Segundo o projeto (PL 2922/22), de autoria do deputado Aureo Ribeiro (Solidariedade-RJ), as empresas de aplicativo de transporte devem disponibilizar funcionalidade para usuário e motorista comunicarem, de forma rápida, silenciosa e acessível situação de risco à central empresarial. Deve haver um botão visível de forma contínua e sobreposto à interface do aplicativo, em todas as telas.

O acionamento do botão deverá, de forma imediata, ativar sistema de comunicação com a polícia e compartilhar dados sobre a viagem necessários para acompanhar a ação, como a localização do veículo em tempo real e informações de passageiro e motorista.

Registro
A proposta determina que as empresas mantenham registro dos usos do botão com dados de data, hora, localização e medidas adotadas. Usuário e motorista terão acesso a essas informações. As plataformas devem ter convênio com órgãos de segurança pública estaduais e estes devem receber e tratar as informações.
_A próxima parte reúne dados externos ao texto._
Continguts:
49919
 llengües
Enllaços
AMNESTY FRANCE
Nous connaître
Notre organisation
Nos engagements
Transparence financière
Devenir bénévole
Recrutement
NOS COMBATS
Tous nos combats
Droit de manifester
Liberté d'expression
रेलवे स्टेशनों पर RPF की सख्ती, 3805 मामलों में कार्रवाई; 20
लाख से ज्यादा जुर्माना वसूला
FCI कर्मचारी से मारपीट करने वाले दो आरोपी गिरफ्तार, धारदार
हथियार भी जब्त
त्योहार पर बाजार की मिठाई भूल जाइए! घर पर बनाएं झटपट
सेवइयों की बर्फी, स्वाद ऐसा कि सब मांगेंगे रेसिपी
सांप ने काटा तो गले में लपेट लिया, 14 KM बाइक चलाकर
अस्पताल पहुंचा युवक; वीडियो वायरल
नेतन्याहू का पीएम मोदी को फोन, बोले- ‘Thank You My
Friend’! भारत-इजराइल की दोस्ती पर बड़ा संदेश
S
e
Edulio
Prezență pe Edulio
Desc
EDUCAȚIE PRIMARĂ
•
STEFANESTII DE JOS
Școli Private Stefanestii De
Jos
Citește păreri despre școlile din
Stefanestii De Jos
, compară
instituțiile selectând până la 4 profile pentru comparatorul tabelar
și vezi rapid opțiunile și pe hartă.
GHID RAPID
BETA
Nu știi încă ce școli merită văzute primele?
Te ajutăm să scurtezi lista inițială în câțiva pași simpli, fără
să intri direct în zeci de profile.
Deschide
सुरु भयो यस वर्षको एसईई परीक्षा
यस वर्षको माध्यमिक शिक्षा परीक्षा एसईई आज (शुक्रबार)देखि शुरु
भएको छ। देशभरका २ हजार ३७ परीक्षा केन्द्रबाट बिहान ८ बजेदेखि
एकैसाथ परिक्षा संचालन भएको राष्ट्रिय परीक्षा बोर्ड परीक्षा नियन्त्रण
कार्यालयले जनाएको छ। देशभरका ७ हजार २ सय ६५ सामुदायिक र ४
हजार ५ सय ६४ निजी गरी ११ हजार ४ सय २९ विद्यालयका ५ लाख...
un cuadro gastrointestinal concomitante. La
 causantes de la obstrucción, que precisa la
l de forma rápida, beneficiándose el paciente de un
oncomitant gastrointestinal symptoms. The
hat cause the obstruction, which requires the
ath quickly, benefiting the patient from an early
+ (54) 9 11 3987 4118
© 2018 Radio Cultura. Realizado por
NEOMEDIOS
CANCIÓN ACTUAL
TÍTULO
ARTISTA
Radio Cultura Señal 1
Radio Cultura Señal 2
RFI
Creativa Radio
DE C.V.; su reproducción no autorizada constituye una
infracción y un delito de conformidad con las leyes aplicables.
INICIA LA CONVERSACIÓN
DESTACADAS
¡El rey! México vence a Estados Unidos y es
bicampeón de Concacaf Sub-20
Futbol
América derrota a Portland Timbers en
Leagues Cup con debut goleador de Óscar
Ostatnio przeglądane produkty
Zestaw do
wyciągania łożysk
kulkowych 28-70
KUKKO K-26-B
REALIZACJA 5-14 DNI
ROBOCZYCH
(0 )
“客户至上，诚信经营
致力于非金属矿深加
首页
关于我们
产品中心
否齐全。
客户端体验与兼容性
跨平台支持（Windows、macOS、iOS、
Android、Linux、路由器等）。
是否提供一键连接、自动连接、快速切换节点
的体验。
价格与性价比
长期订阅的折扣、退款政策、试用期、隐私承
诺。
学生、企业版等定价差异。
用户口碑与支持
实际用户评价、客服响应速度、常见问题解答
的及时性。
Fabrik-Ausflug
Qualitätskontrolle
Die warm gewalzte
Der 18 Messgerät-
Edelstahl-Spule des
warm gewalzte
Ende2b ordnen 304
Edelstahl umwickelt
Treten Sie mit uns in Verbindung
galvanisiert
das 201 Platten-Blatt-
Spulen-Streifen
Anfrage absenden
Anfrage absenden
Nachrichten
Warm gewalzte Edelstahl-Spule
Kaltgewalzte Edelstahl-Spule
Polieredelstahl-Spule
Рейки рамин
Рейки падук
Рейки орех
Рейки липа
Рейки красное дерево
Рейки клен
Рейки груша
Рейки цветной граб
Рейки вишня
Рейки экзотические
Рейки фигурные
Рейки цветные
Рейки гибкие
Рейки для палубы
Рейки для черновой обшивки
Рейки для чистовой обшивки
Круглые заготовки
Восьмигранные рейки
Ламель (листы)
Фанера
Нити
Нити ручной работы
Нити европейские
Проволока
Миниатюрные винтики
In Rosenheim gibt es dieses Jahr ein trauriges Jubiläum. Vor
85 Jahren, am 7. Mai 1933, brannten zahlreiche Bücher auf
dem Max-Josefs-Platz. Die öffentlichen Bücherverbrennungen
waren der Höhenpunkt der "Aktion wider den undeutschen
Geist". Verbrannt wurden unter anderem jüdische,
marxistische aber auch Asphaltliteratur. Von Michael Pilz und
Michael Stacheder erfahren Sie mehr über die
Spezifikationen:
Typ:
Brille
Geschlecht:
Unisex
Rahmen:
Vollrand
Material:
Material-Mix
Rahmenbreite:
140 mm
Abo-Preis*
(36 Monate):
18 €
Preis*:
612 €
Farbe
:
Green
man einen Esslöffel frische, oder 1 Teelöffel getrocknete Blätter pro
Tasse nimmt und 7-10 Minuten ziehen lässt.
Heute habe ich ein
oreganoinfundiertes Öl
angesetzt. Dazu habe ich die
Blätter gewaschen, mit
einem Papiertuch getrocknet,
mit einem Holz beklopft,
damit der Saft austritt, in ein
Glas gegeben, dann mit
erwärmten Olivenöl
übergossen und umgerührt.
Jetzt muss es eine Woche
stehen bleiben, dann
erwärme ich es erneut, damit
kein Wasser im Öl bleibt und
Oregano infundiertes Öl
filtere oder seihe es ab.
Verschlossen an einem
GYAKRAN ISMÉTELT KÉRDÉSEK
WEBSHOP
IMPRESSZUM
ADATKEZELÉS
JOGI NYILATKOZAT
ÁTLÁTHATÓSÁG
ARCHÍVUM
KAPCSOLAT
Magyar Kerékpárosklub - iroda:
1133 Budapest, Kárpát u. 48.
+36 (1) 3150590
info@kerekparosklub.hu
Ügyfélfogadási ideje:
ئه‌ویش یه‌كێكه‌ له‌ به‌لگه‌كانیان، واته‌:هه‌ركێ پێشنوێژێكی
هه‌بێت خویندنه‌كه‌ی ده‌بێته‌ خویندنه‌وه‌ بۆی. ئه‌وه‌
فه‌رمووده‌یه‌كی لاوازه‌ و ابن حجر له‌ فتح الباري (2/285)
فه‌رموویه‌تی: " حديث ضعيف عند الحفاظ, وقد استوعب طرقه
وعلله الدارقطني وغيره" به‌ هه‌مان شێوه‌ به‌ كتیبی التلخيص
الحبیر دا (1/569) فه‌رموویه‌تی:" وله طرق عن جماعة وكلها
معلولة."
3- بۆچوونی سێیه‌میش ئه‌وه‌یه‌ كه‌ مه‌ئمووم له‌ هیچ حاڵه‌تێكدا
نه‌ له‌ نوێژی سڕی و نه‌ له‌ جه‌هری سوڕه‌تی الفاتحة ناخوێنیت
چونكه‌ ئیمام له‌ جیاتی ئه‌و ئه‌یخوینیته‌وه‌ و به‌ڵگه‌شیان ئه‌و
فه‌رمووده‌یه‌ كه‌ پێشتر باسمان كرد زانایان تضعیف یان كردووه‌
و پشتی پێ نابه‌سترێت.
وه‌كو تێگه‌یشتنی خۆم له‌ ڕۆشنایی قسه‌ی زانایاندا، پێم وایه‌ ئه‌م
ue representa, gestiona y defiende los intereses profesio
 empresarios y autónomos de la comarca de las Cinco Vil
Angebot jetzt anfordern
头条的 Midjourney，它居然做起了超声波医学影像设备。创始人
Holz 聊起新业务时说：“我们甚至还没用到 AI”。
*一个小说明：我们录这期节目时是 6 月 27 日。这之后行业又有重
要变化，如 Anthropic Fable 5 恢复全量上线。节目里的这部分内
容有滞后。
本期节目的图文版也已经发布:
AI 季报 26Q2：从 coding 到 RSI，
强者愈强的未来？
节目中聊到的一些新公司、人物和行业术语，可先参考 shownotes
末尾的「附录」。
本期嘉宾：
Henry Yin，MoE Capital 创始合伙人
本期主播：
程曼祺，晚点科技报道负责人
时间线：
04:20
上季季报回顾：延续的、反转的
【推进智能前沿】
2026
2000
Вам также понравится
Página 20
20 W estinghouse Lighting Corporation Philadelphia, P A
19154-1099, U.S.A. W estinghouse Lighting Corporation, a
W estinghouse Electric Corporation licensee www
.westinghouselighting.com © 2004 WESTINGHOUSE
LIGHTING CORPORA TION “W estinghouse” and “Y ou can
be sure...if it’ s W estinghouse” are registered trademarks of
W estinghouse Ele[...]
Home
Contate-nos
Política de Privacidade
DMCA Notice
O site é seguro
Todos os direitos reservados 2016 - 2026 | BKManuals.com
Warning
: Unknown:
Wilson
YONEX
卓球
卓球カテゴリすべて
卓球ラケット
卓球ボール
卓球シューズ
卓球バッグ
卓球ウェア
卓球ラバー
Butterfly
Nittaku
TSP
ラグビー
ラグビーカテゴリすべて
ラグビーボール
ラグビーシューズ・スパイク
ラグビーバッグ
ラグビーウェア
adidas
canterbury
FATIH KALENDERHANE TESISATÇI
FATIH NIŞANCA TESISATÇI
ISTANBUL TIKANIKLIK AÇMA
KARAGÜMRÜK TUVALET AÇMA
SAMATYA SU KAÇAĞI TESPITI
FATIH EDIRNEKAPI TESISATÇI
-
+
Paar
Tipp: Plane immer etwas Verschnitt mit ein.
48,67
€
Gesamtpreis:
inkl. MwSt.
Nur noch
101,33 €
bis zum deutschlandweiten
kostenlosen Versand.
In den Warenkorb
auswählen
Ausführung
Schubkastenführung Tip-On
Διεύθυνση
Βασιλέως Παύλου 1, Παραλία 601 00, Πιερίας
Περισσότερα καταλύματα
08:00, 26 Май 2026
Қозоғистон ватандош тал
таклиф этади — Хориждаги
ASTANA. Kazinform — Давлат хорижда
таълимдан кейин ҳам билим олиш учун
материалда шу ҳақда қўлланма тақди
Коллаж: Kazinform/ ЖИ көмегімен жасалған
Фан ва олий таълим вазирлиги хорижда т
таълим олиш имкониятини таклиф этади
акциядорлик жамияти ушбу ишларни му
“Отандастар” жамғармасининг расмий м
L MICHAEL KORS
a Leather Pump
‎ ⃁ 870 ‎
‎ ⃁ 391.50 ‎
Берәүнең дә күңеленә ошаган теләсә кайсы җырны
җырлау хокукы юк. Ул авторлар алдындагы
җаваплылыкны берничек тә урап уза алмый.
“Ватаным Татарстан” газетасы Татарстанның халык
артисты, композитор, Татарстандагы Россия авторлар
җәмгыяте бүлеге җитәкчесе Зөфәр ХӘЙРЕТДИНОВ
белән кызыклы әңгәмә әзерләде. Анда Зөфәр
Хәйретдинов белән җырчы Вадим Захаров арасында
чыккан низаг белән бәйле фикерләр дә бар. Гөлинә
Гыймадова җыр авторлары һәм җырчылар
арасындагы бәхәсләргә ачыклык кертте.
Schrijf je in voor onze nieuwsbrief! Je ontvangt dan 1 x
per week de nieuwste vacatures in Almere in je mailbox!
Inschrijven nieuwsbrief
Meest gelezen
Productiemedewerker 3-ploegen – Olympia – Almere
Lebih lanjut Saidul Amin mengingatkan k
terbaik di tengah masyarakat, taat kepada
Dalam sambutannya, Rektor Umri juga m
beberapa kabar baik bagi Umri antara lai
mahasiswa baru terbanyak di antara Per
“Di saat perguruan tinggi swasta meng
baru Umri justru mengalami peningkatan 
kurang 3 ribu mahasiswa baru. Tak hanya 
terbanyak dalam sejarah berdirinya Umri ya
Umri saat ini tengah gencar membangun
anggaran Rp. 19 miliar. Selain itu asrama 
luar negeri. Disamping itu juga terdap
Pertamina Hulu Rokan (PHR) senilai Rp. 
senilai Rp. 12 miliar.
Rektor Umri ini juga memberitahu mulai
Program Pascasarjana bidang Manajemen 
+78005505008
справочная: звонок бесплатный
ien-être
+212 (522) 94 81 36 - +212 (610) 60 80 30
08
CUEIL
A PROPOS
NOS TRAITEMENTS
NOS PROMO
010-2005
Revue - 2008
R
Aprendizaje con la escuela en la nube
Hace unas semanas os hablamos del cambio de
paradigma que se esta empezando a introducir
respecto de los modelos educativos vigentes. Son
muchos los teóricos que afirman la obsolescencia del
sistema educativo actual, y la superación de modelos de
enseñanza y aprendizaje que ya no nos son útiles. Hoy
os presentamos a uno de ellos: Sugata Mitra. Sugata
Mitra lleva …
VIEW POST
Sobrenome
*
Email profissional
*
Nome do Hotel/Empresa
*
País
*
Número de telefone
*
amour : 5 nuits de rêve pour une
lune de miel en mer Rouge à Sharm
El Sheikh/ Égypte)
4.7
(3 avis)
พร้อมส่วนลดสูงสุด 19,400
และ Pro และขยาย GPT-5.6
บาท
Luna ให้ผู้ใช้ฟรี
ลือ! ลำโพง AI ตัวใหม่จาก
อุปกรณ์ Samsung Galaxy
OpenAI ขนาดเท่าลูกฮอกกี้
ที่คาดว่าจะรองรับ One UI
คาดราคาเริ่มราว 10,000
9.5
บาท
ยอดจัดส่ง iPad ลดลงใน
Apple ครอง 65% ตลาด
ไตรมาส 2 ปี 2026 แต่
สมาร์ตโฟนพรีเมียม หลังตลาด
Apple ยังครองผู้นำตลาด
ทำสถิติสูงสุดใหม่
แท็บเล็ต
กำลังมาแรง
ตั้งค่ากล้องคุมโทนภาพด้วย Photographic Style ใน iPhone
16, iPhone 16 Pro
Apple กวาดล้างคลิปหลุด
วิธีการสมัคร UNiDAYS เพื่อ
Os aplicativos deverão ter campanhas periódicas sobre o uso do botão Proteja e sobre prevenção de violência contra a mulher.

Punição
Quem deixar de criar o botão responderá por sanções de advertência a multa de R$ 50 mil a R$ 300 mil. As penalidades serão aplicadas de forma gradativa, com valor inicial de multa limitado a R$ 50 mil, aumentando em caso de reincidência. Os valores arrecadados com as multas serão destinados para fundos de políticas para as mulheres ou programas de enfrentamento à violência contra a mulher.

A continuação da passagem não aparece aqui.